Saturday, 1 August 2015

Learning from experience


PASSAGES FROM ROBERT POWELL “ZEN AND REALITY”

There are Buddhists [or Tai Ji cowboy masters, or Qi Gong performers, or herbal medicine men etc] in the West who would like nothing better than to import Japanese Zen [Chinese Chan] lock, stock and barrel – with its monasteries, koan techniques, etc. This, I think, would not only amount to the height of absurdity but would go directly against the whole spirit of Zen. Zen [Chan] is not static but flexible and expresses itself in different forms according to time, place and circumstances. The important point is that Zen grew to its present form in Japan as part and parcel of Japanese culture and within this cultural framework developed as an historical necessity.

The principle of Zen being, “Let it settle itself – without external moulding, or cultivation”, Zen must and, I think, will settle itself also in the West and when left to do so grow into a form which will be found to be hundred per cent appropriate to our cultural and historical background.

The essential thing to realize, however, is that in final analysis it is only the Zen experience that counts – the approach and the experience are still worlds apart. The former is confined within the limits of conceptual thinking and as such liable to argument, to opinion – the experience, however, is beyond the level of concepts and independent of space and time. Consequently there is always a danger that the “preparation” of the mind, the awakening of intelligence, which aims only at clearing away the obstacles to the experience, is taken as an end in itself with the result that one obstacle has only been replaced by another [sad!]. In Zen terminology this is described as taking the finger which points to the Moon for the Moon.

We see this sort of pitfall clearly exemplified in certain types of Yoga: one may read in Yoga literature, for example, that the carrying out of certain exercises – breathing, meditating in a particular posture and what not – is all that is required and bound to lead to enlightenment in the end if only pursued long enough. In actual fact all these conscious efforts of the mind to “get” enlightenment may well form the greatest hindrance to that experience. The importation of Japanese techniques without more ado is almost certain to lead to just such a situation. Once this damage is done and Zen has become just another cult amongst many, we may wish we had never heard of Japanese Zen methods.

We must face the fact that it is unfortunately not possible to “teach” anybody to have the Zen experience. It is, however, possible to point out some of the most formidable obstacles which stand in the way of that experience, particularly for us in the West. In the main they are the following three:- 

There is first the general idea of gain in people’s minds as when on first hearing of Zen they immediately ask “what do I get out of it?” In other words, even Zen should serve them in the process of becoming; in looking for a purpose in the future and thereby escaping from what is here and now. It is this everlasting striving for fulfilment, to make purposeful what is purposeless by setting up some goal which has to be attained at all costs, and for which end we are even prepared to kill one another – it is this continuous struggle that has fostered the delusion of the “me” and the “mine” and brought about the effective isolation of the individual. The process has been operative particularly in the West where competition for material wealth has always been extremely severe, especially since the time of the Industrial Revolution.

A second obstacle is the tendency to question everything according to a moral yardstick: something is either good, or it is evil, virtuous or wicked.

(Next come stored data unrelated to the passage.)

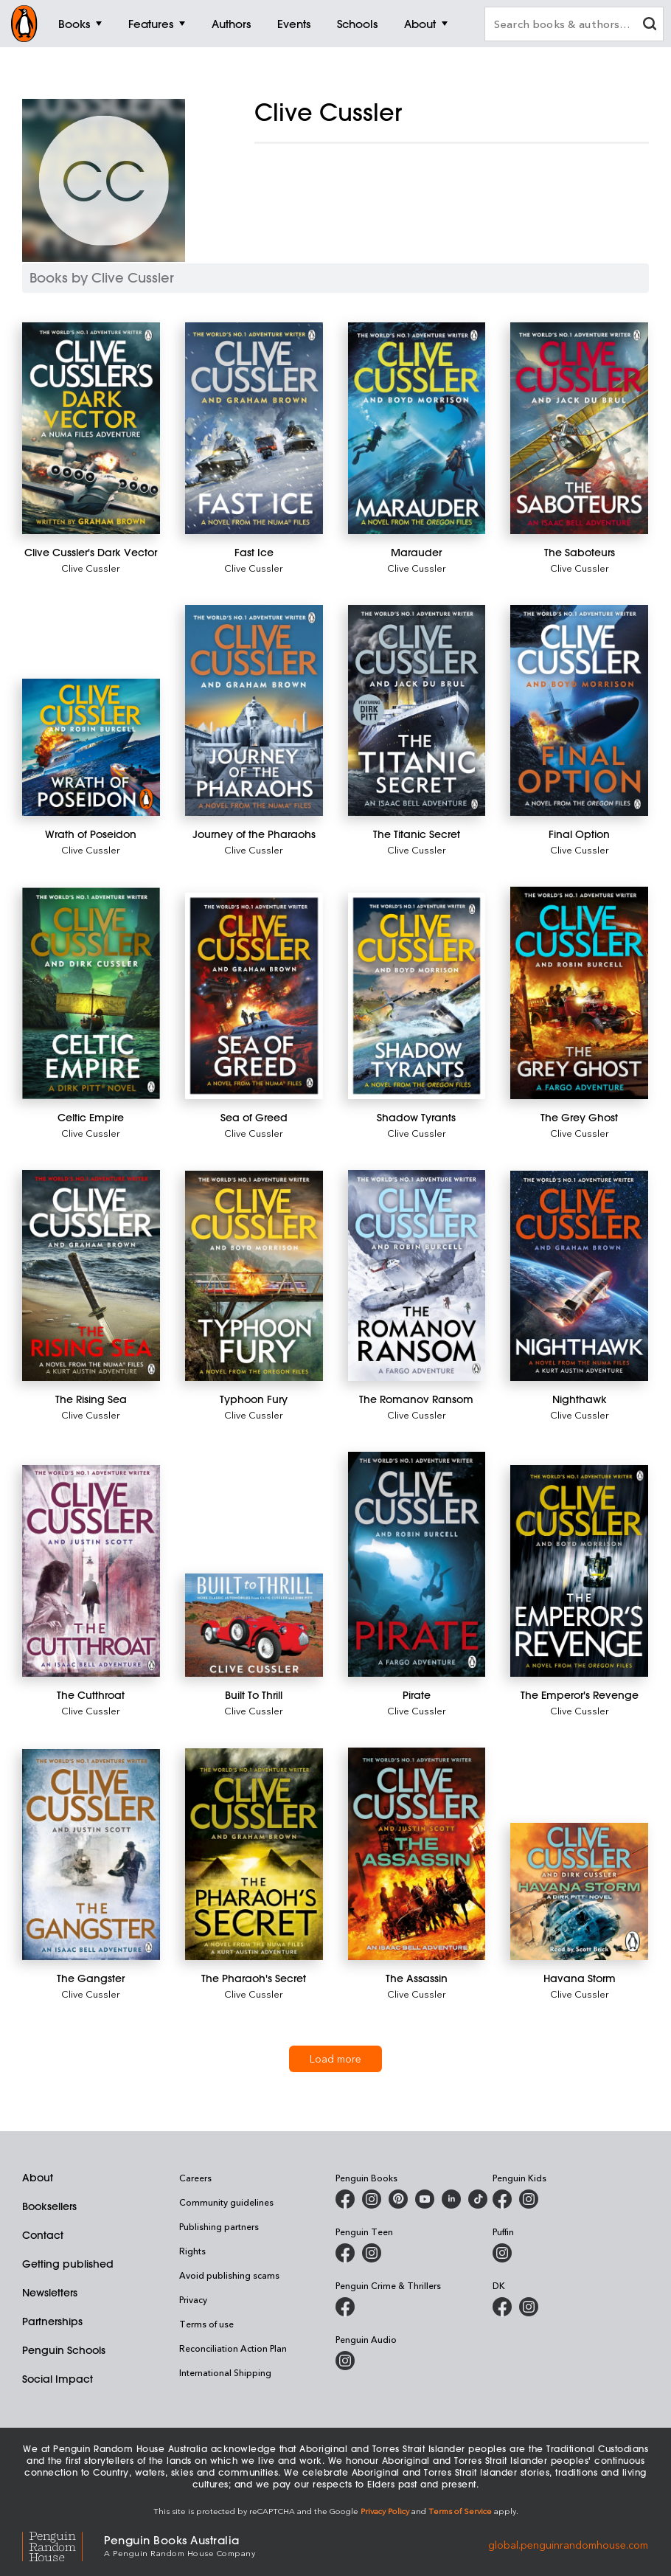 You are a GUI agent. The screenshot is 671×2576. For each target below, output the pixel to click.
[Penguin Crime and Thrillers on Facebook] (345, 2306)
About (37, 2177)
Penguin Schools (63, 2350)
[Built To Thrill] (254, 1625)
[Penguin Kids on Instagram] (528, 2199)
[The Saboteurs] (579, 428)
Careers (195, 2177)
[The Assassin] (417, 1854)
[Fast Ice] (254, 428)
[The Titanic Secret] (417, 711)
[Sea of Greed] (254, 995)
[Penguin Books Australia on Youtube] (424, 2199)
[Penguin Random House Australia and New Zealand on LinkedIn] (451, 2199)
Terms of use (206, 2323)
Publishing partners (219, 2226)
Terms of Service (460, 2510)
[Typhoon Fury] (254, 1276)
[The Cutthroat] (91, 1571)
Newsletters (49, 2292)
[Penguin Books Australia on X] (398, 2199)
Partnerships (52, 2321)
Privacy (193, 2299)
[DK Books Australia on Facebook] (502, 2306)
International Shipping (225, 2372)
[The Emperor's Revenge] (579, 1571)
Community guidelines (226, 2202)
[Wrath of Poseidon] (91, 748)
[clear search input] (649, 25)
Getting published (68, 2264)
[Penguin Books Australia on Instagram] (371, 2199)
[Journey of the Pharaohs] (254, 711)
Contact (42, 2235)
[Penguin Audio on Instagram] (345, 2360)
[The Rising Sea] (91, 1276)
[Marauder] (417, 428)
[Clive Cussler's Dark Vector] (91, 428)
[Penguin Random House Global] (63, 2544)
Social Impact (57, 2379)
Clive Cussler (90, 568)
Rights (192, 2250)
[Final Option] (579, 711)
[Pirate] (417, 1564)
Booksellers (49, 2206)
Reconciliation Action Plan (233, 2348)
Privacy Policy (385, 2510)
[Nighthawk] (579, 1276)
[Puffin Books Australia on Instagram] (502, 2252)
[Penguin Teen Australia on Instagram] (371, 2252)
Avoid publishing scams (229, 2275)
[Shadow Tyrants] (417, 995)
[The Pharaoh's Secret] (254, 1854)
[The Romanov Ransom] (417, 1276)
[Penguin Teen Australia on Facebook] (345, 2252)
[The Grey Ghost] (579, 992)
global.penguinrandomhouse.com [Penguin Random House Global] (568, 2544)
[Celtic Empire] (91, 993)
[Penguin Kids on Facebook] (502, 2199)
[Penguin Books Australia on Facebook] (345, 2199)
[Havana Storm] (579, 1892)
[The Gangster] (91, 1855) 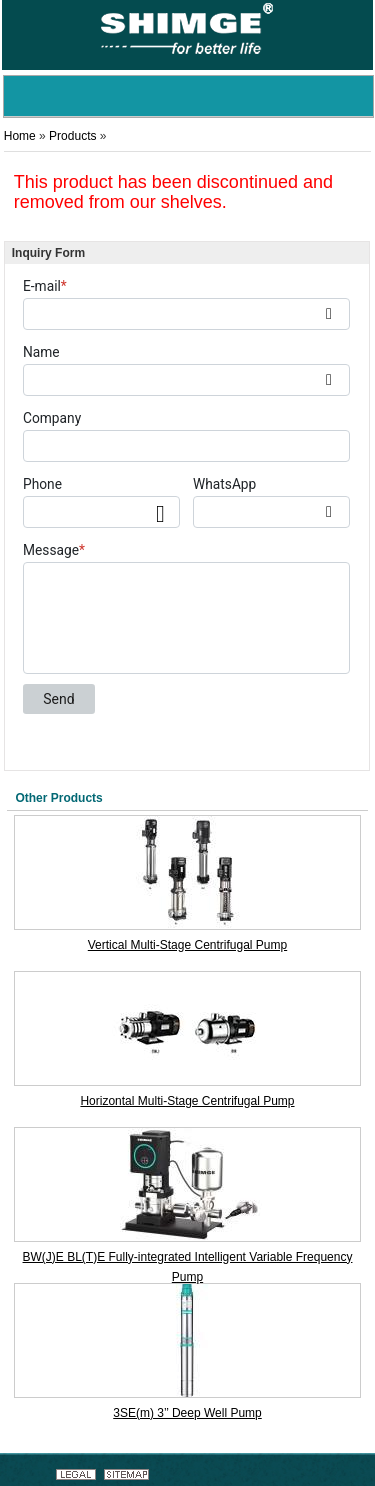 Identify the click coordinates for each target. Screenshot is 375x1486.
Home (20, 136)
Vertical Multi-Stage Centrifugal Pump (187, 945)
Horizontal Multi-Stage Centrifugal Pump (187, 1101)
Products (72, 136)
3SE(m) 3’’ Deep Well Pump (187, 1413)
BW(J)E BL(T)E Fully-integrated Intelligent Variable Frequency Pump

The desire for such facile classification is in actual fact based on an undercurrent of righteousness – which is only another form of covering up our feeling of emptiness, of nothingness – that is, the expression of a kind of moral inferiority complex. 

And third, there is the dualistic notion of body and mind, mind and matter, which – as Easterners see it – is the malady of the West: we are all suffering from this schizophrenia. Following from this we often have arguments as to which is better; the Christian attitude of looking outward or the Buddhist attitude of looking inward. But in reality there is no problem here: there is no difference between outward and inward – this is all a delusion based upon “thinking”, i.e. putting “things” in a space-time framework of reference and upon the fallacious dualistic notion of body versus mind.